Collecting police department patches is a popular hobby with certain patch collectors, especially those in law enforcement or retired from law enforcement. In fact, there are many police departments around the United States who keep their own police patch collection, often times found on a bulletin board in their roll call room. Trading police patches between officers and departments has led to large collections in some police stations.
Police patches, more so than fire department patches, often have their own unique design specific to their town or law enforcement jurisdiction. These special designs make collecting police patches desirable because the patch reflects the local character of the area and the vast number of shapes and sizes contribute to rarity and value.
For example, the police department embroidered patch for officers patrolling Zion, Illinois, used to have a Christian cross in the design reflecting the Christian background deeply embedded in the history of the town.

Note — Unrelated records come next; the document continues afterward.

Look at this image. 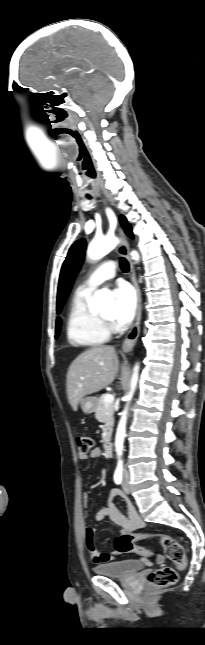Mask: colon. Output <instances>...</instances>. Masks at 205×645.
<instances>
[{"label":"colon","instance_id":"5ec220e1","mask_svg":"<svg viewBox=\"0 0 205 645\" xmlns=\"http://www.w3.org/2000/svg\"><path fill=\"white\" fill-rule=\"evenodd\" d=\"M79 453H89L93 448V441L86 435L76 438ZM158 538L162 544L165 556L172 561L177 569L186 566V557L183 546L173 537L159 533H138L134 535H120L114 541L115 550L122 553H136L143 557H150L152 552L137 545V540ZM178 573L176 569L168 566L161 567L148 575V583L153 588H164L176 584Z\"/></svg>","mask_w":205,"mask_h":645}]
</instances>
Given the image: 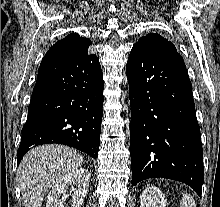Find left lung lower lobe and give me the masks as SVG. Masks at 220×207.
Returning <instances> with one entry per match:
<instances>
[{
  "label": "left lung lower lobe",
  "mask_w": 220,
  "mask_h": 207,
  "mask_svg": "<svg viewBox=\"0 0 220 207\" xmlns=\"http://www.w3.org/2000/svg\"><path fill=\"white\" fill-rule=\"evenodd\" d=\"M126 75L133 185L147 178H169L188 184L201 197L203 149L183 58L134 45Z\"/></svg>",
  "instance_id": "0a47b994"
}]
</instances>
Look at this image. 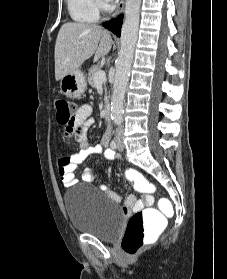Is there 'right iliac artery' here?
Listing matches in <instances>:
<instances>
[{
    "label": "right iliac artery",
    "mask_w": 227,
    "mask_h": 279,
    "mask_svg": "<svg viewBox=\"0 0 227 279\" xmlns=\"http://www.w3.org/2000/svg\"><path fill=\"white\" fill-rule=\"evenodd\" d=\"M110 146H111L112 149H116L117 146H118L117 140H115V139L112 140L111 143H110Z\"/></svg>",
    "instance_id": "82829eb1"
}]
</instances>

When the cross was removed from the design due to “political correctness,” the discontinued patch immediately became highly desired by collectors.
It was also not uncommon for police or sheriff’s departments in the southern United States to have the Confederate flag design incorporated into their patch design. While today some people may find that offensive, in some in parts of our country, the Confederate flag was displayed in public buildings and most people treated is as part of the local history, not a political statement.
In the above two examples, the Chicago Embroidery Company, founded in1890, manufactured these patches along with many other unique collectable police patches.
Since the September 11, 2001, terrorist attacks, some laws have been enacted which control possession of law enforcement insignia and this has impacted civilian patch collecting. Typically, these laws forbid law enforcement agencies from giving patches to anyone other than police officers. In addition, this has lead to an increase in patch reproductions which has become a problem amongst collectors. Most serious patch collecting enthusiasts regard these reproductions as having no value and only deal with original, authentic police insignia.
Various organizations, such as the California Law Enforcement Historical Society, sponsor annual events which spotlight the historical significance of preserving accurate information about police departments for future generations. West Virginia law specifically prohibits trading patches; North Carolina law prohibits departments selling patches. Laws differ from state to state, so be sure to check local ordinances to see what’s applicable in your area.